Overview

In this document, we are going to perform sentiment analysis on tweets about Mylan Cable. The tweets were pulled on April 24, 2015, in the midst of a series of bids and hostile takeover attempts between Mylan, Teva, and Perrigo.

We’re going to need several packages to interact with the Twitter REST APIs, perform the sentiment analysis, and visualize the tweets.

library(sentiment)
library(twitteR)
library(ggplot2)
library(wordcloud)
library(ggmap)
library(RColorBrewer)

Pulling the Tweets

Authorizing the Request

To get the Twitter data, we need to have a developer account set up with Twitter. The twitteR package accesses the API using the credentials provided by Twitter.

consumer.key <- '**********'
consumer.secret <- '**********'
access.token <- '**********'
access.secret <- '**********'
setup_twitter_oauth(consumer.key, consumer.secret,
                    access.token, access.secret)

Searching

Once we authorize our account, we can search recent and popular tweets using a search string, language, location, and several other parameters.

We’ll search recent tweets for the word Twitter and transform it into a data frame for easier manipulation.

mylan.tweets <- searchTwitter(searchString = "#mylan", n = 1500,
                                lang = "en")
mylan.df <- data.frame(t(sapply(mylan.tweets, as.data.frame)))

From here, we need to clean and process our data for sentiment analysis.

mylan.text <- unlist(mylan.df$text)

Cleaning the Data

First, we clean the data by converting the encoding to UTF-8 and removing any non-text characters (links, special characters, etc.).

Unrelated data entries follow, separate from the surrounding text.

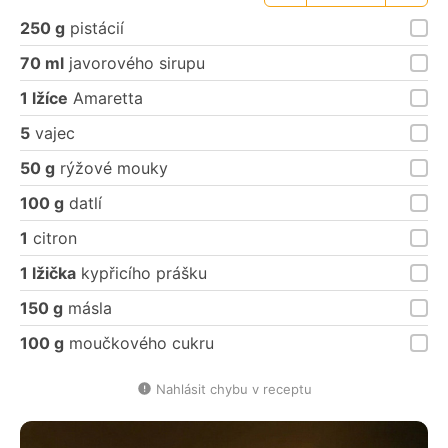
porce
porce
250 g
pistácií
70 ml
javorového sirupu
1 lžíce
Amaretta
5
vajec
50 g
rýžové mouky
100 g
datlí
1
citron
1 lžička
kypřicího prášku
150 g
másla
100 g
moučkového cukru
Nahlásit chybu v receptu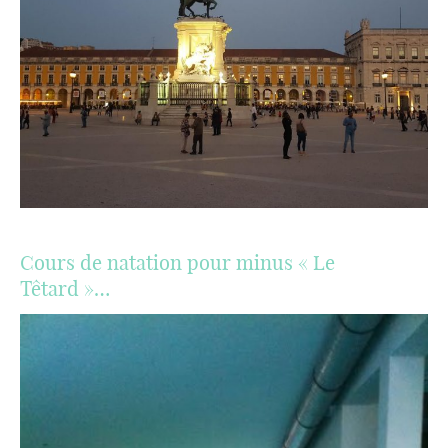
Cours de natation pour minus « Le
Têtard »…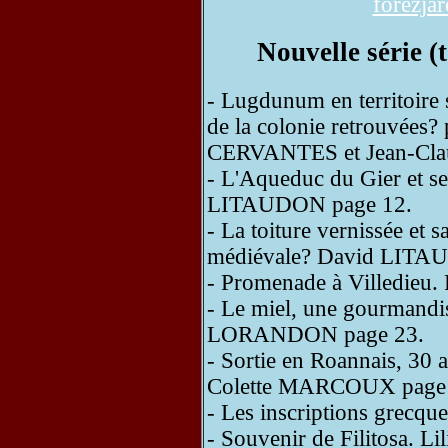
forezja
Nouvelle série 
- Lugdunum en territoire s
de la colonie retrouvées?
CERVANTES et Jean-Cl
- L'Aqueduc du Gier et se
LITAUDON page 12.
- La toiture vernissée et 
médiévale? David LITA
- Promenade à Villedieu
- Le miel, une gourmandis
LORANDON page 23.
- Sortie en Roannais, 30 a
Colette MARCOUX page 
- Les inscriptions grec
- Souvenir de Filitosa. L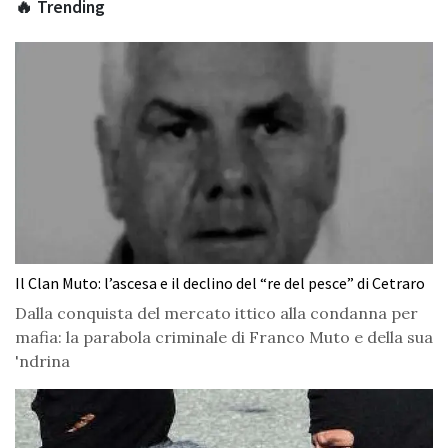
🔥 Trending
Il Clan Muto: l’ascesa e il declino del “re del pesce” di Cetraro
Dalla conquista del mercato ittico alla condanna per
mafia: la parabola criminale di Franco Muto e della sua
'ndrina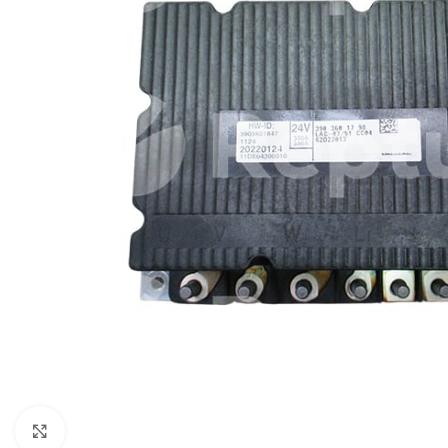
Cliquez pour agrandir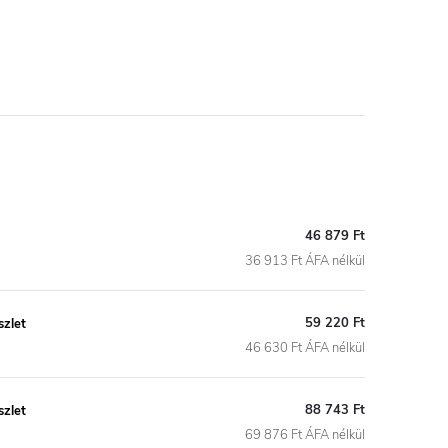
46 879 Ft
36 913 Ft ÁFA nélkül
59 220 Ft
szlet
46 630 Ft ÁFA nélkül
88 743 Ft
szlet
69 876 Ft ÁFA nélkül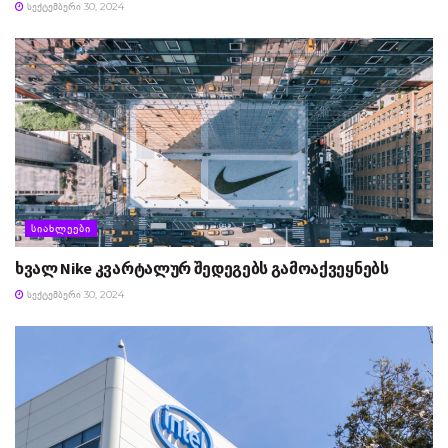
ᲡᲔᲥᲢᲔᲛᲑᲔᲠᲘ 30, 2024
ᲡᲘᲐᲮᲚᲔᲔᲑᲘ
ხვალ Nike კვარტალურ შედეგებს გამოაქვეყნებს
ᲡᲔᲥᲢᲔᲛᲑᲔᲠᲘ 30, 2024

mylan.clean <- sapply(mylan.text, iconv, to='UTF-8', sub='byte', USE.NAMES = FALSE)
mylan.clean <- sapply(mylan.clean, function(i) gsub("<.{2}>", "", i),
                      USE.NAMES = FALSE)
mylan.clean <- sapply(mylan.clean, function(i) gsub("'s\\b", "", i),
                      USE.NAMES = FALSE)
mylan.clean <- sapply(mylan.clean, function(i) gsub("\\bhttps*://.+\\b", "", i), USE.NAMES = FALSE)
mylan.clean <- sapply(mylan.clean, tolower, USE.NAMES = FALSE)
mylan.clean <- sapply(mylan.clean, function(i)
    gsub("([mylan|teva|perrigo])[[:punct:]]'*s\\b", "\\1", i),
                      USE.NAMES = FALSE)
mylan.clean <- sapply(mylan.clean, function(i) gsub("\\n", " ", i), USE.NAMES = FALSE)
mylan.clean <- sapply(mylan.clean, removePunctuation,
                      USE.NAMES = FALSE)

Finally, since we are interested in the sentiment, we remove function words (preposition, conjunctions, etc.) so we can focus on the content words.

mylan.clean <- sapply(mylan.clean, function(i) removeWords(i, stopwords("SMART")),
                    USE.NAMES = FALSE)

Visualizing the Tweets

Now that we have a clean data set, we can create a corpus of the words and try to visualize the topics being discussed. For this, we turn to a word cloud. The most frequently used words are plotted in a field, and we color and scale them by how frequent they are.

mylan.corpus <- Corpus(VectorSource(mylan.clean))
color.vec <- rev(brewer.pal(8, "Set2"))[-1]
color.vec <- rev(c("#00B5E6", "#FFD92F", rep("#000000", 8), "#787980"))
wordcloud(mylan.corpus, scale = c(3, 1), min.freq = 4, color = color.vec,
          max.words = 120)

The terms dominating the word cloud are centered around the bidding war: “Mylan,” “Teva,” “Perrigo,” “bid,” “offer,” etc. We also see words that would be used to describe these companies like “generic/generics” and “drug/drugmaker.”

The next largest group of related terms is referring to the Mylan Relay for Hope, which kicked off the same day we pulled the tweets.

Sentiment Analysis

Now that we’ve seen the common words in tweets containing “Mylan,” we can do some basic sentiment analysis. It should be noted that this should be done with a grain of salt when we use Twitter data, since each tweet is a rather small sample of words.

Adding to the difficulty is the nature of the news – tweets about the bidding wars are likely to have been written by financial reporters or analysts and lacking in emotional content.

Additionally, the topics at hand may add extra difficulties for prediction. For example, a tweet reporting on a hostile takeover might get classified as expressing negative or strong emotions because of the word “hostile.”

Polarity

Our first step will be to try and identify the polarity of the tweets. The sentiment package in R uses a naive Bayes classify to predict the likelihood of a text being positive, negative or neutral. A tweet will then be classified according to which one has the highest likelihood.

mylan.polar <- classify_polarity(mylan.clean)[,4]
mylan.polar[is.na(mylan.polar)] <- "unknown"
mylan.df <- data.frame(mylan.df,
                      Polarity = mylan.polar)
ggplot(mylan.df, aes(x = Polarity)) + geom_bar(aes(y=..count.., fill=Polarity)) +
        scale_fill_brewer(palette="Dark2") +
        ggtitle("Polarity Counts in Mylan Tweets")

Most of the tweets are expressing a positive sentiment, and we see very few neutral cases. Given the nature of the data, we’ll want to take a closer look and see what words are associated with each class.

l.polar <- levels(mylan.df$Polarity)
n.polar <- length(l.polar)
by.polar <- sapply(l.polar, function(polar)
   paste(mylan.clean[mylan.polar == polar], collapse = " ")
)
by.polar.corpus <- Corpus(VectorSource(by.polar))
polar.doc.mat <- as.matrix(TermDocumentMatrix(by.polar.corpus))
colnames(polar.doc.mat) <- l.polar

comparison.cloud(polar.doc.mat, colors = brewer.pal(3, "Dark2")[c(2,3,1)],
  random.order = FALSE, scale = c(3, 1), title.size = 2,
                 max.words = 150)